O objeto havia lhe trazido uma curiosidade tamanha que ele seria capaz de tudo para saber seus segredos. Seu barulho ritmado dava o tom das idéias daquele senhor. Há muito tempo não sentia tanto prazer, tanta ânsia em descobrir algo. Seu coração ganhara um novo motivo para bombear o sangue para seu corpo, havia sentido em seus esforços em bater e bater.
Visceral fora sua inspiração que este se divertia até mesmo com o tic-tac infernal do objeto. Será que servia para descobrir novos tesouros? Ou seria um místico talismã?
Um sonho distante relampeava bravamente em seu eu interior, algo incrível emanava dali. Uma coisa tão magnífica e ao mesmo tempo tão simples. Jamais havia visto movimento assim antes, nem mesmo nos mais incríveis utensílios que havia coletado em suas empreitadas.
Sua vida nunca tivera grandes aspirações.
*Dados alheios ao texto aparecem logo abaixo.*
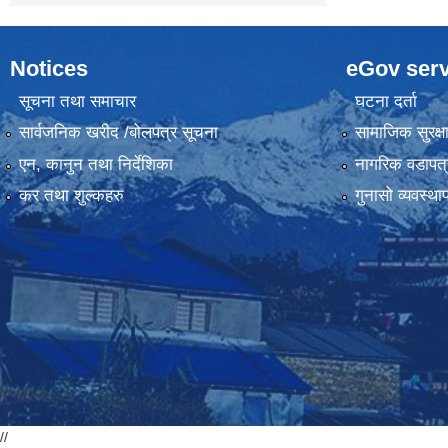
Notices
eGov serv
सूचना तथा समाचार
घटना दर्ता
सार्वजनिक खरीद /बोलपत्र सूचना
सामाजिक सुरक्ष
एन, कानुन तथा निर्देशिका
नागरिक वडापत्
कर तथा शुल्कहरु
गुनासो व्यवस्थ
//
Os anos que passava contavam os passos para um fim sem grande vislumbro. Uma existência inútil. Sempre com um vazio tão lamuriante. Vazio este que tinha sido preenchido por aquele objeto. Tão bizarro a seus olhos, totalmente diferente dos outros comuns objetos, estáticos e igualmente vazios. Aquele ali nas mãos da vendedora tinha vida, vibrava e podia morrer, como ele.
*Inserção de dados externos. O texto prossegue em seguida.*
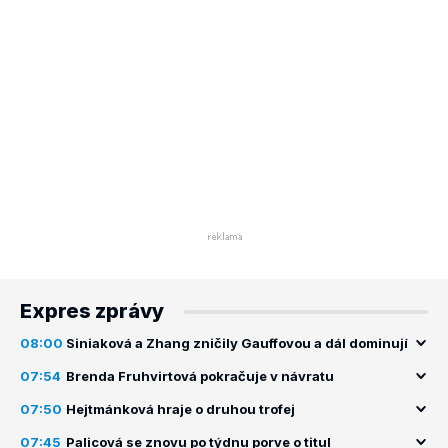
Expres zprávy
08:00
Siniaková a Zhang zničily Gauffovou a dál dominují
07:54
Brenda Fruhvirtová pokračuje v návratu
07:50
Hejtmánková hraje o druhou trofej
07:45
Palicová se znovu po týdnu porve o titul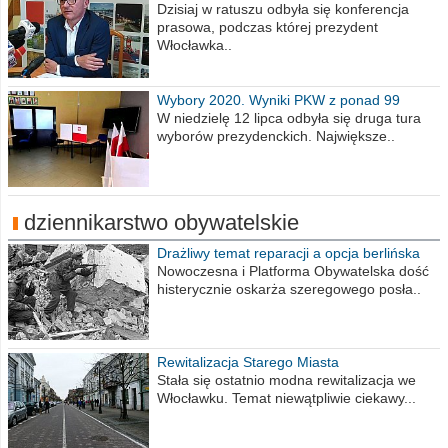
obrażajmy się”
Dzisiaj w ratuszu odbyła się konferencja
prasowa, podczas której prezydent
Włocławka..
Wybory 2020. Wyniki PKW z ponad 99
procent obwodów
W niedzielę 12 lipca odbyła się druga tura
wyborów prezydenckich. Największe..
dziennikarstwo obywatelskie
Drażliwy temat reparacji a opcja berlińska
Nowoczesna i Platforma Obywatelska dość
histerycznie oskarża szeregowego posła..
Rewitalizacja Starego Miasta
Stała się ostatnio modna rewitalizacja we
Włocławku. Temat niewątpliwie ciekawy...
A morte naquele momento parecia algo singular, coisa de gente. Coisa de relógio.
De súbito ele pergunta.
— Pra que serve?
A moça entretida com os vários clientes que se interessavam veemente por outras coisas, bobas demais para chamar a atenção daquele senhor. Finalmente ela conseguiu responder:
— Serve pra você ver as horas.
Um sorriso desenhou-se em seu rosto. Ele ficou estático, assim como o sangue que corria por suas veias. Seu coração desacelerara rapidamente. Sentiu um calafrio estranho subir por sua espinha. Seu corpo suava, mas ele não sentia calor, na verdade estava frio como uma pedra.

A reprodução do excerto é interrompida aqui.